Requirement: Filter the listing and keep only the lines with the word "قدرة".

Data section:
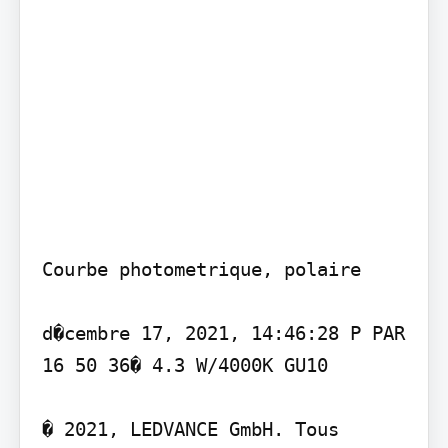
Courbe photometrique, polaire

d�cembre 17, 2021, 14:46:28 P PAR 
16 50 36� 4.3 W/4000K GU10

� 2021, LEDVANCE GmbH. Tous 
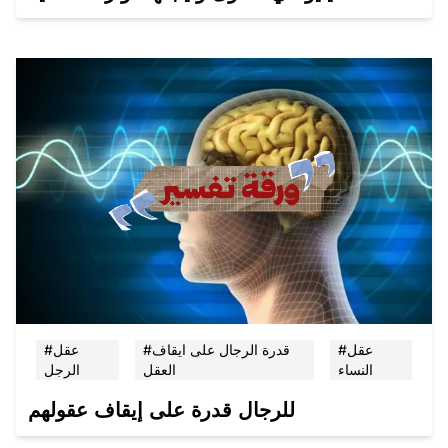
#عقل
#قدرة الرجال على ايقاف
#عقل
النساء
العقل
الرجل
للرجال قدرة على إيقاف عقولهم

Response area:
#قدرة الرجال على ايقاف
للرجال قدرة على إيقاف عقولهم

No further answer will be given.